* _TASK PROMPT_:
Take each line from the entries that holds "Management" and copy it out.

* _DATA FOR PROCESSING_:

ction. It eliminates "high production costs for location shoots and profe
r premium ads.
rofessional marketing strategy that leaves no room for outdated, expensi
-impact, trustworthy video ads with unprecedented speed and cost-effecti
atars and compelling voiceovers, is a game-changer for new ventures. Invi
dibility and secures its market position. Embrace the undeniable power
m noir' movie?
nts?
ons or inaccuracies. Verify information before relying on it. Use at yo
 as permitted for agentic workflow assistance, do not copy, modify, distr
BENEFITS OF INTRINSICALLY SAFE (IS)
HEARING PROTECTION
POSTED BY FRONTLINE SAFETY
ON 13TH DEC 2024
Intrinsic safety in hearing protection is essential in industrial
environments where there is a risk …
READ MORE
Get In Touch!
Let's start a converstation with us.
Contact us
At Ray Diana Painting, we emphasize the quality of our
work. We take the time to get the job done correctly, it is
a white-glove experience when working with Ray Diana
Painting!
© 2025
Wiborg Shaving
...
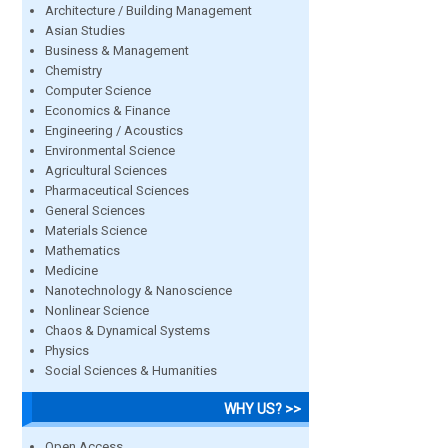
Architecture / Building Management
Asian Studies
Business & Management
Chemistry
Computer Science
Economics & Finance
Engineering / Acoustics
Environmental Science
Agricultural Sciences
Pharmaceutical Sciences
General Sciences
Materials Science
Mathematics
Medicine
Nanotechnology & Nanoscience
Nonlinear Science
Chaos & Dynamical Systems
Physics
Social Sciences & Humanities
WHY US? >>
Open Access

* _PROBLEM SOLUTION_:
Architecture / Building Management
Business & Management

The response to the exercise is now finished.